The live document is organized and updated regularly by medical students to provide important information about the COVID-19 pandemic including outbreak updates and statistics, health and wellness information, and community resources available in Westchester County. The document is also available in Spanish.

“Within three weeks of the first confirmed COVID-19 cases in Westchester County, the document was made available to the public,” explained Ms. French. “The project serves as a remote volunteer opportunity with which pre-clinical medical students can serve their community.”

The goal of the resource guide is to provide a centralized location for laypersons to learn about COVID-19 and its impact both locally and nationally. With an interactive table of contents for easy navigation and links for additional information, the guide contains outbreak statistics, New York State government actions and mandates, practices to keep individuals and their contacts safe and healthy, and information on testing methods and local testing locations. The majority of the guide is dedicated to social resources available in Westchester County including food banks, childcare services, housing resources, employment information, resources for specific communities—such as healthcare providers, people with disabilities, senior citizens, undocumented immigrants, and others—as well as domestic/sexual violence resources and mental health services.  

The resource guide team consists of first- and second-year medical student including two editors-in-chief, eleven contributors and two English to Spanish translators. The document is shared via social media and to members of the NYMC community including clinicals preceptors in the Foundations of Clinical Medicine course, who may find it useful to share with their patients. It has also been shared with local organizations and is available on the on websites of the Children’s Environmental Health Center of the Hudson Valley and Feeding Westchester.
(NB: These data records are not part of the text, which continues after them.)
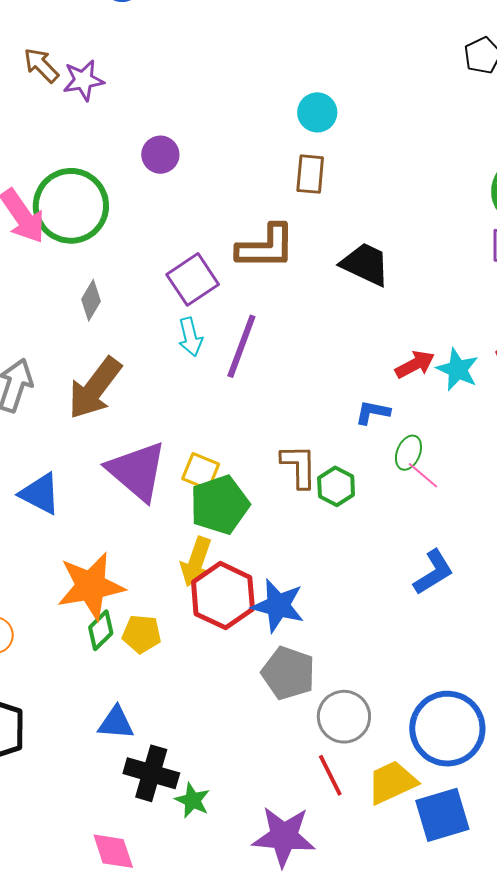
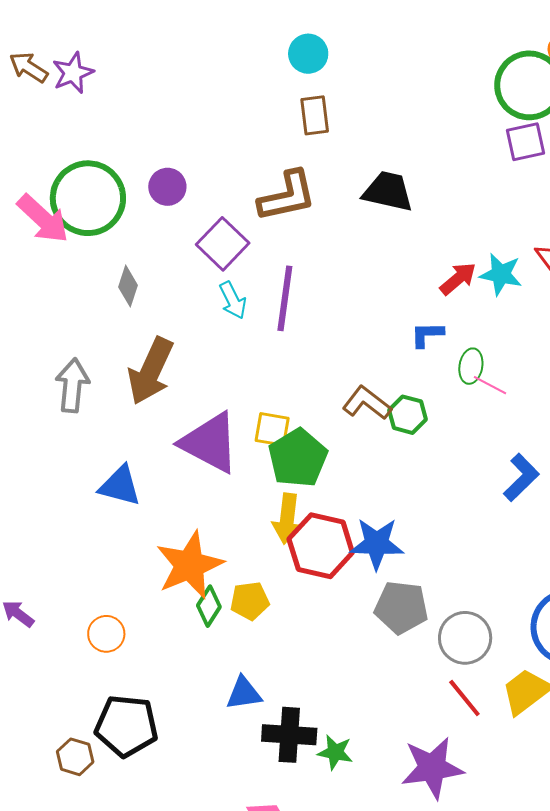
purple circle: (160, 155) -> (167, 187), moved
brown L-shape: (299, 466) -> (367, 403), turned -39

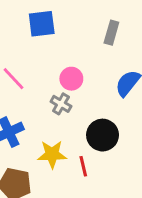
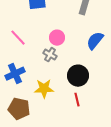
red line: (83, 166) -> (77, 100), moved

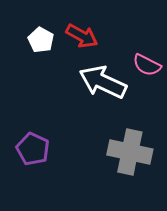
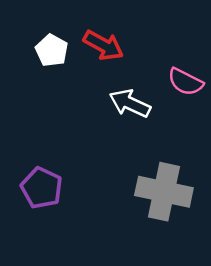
white arrow: (103, 82) -> (130, 103), size x0.7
In addition, the guide was shared with the health education staff of the Westchester County Department of Health.

“All too often healthcare is portrayed as a resource that individuals must seek out when in need. For example, people go to the hospital or people go to their doctors. At this stage in our medical training, rarely do we experience the importance of physicians entering their communities and seeking out patients’ specific needs,” said Ms. Piscina. “In the process of distributing the document, we found that our own social networks and the networks of the physicians with whom we collaborate were in some ways limited. We realized the need to communicate directly with community members and local social organizations to determine what people truly could benefit from. Physicians must engage with the residents of their communities to best address their needs.”  

“Creating this document encouraged students to synthesize healthcare knowledge in a manner accessible to the public. Moreover, its development forced contributors to reflect broadly on the social ramifications of the COVID-19 pandemic, as well as the accompanying hardships faced by different populations during periods of social distancing and government-mandated shutdowns,” said Ms. French. “Looking forward, we hope that this document can serve as a launch point for building and maintaining relationships between the NYMC community and local organizations in Westchester County. While this project was forged in response to crisis and designed to deliver virus information and social resources to communities in need, we now envision it as paving a path towards improved community engagement for NYMC students beyond the COVID-19 pandemic.”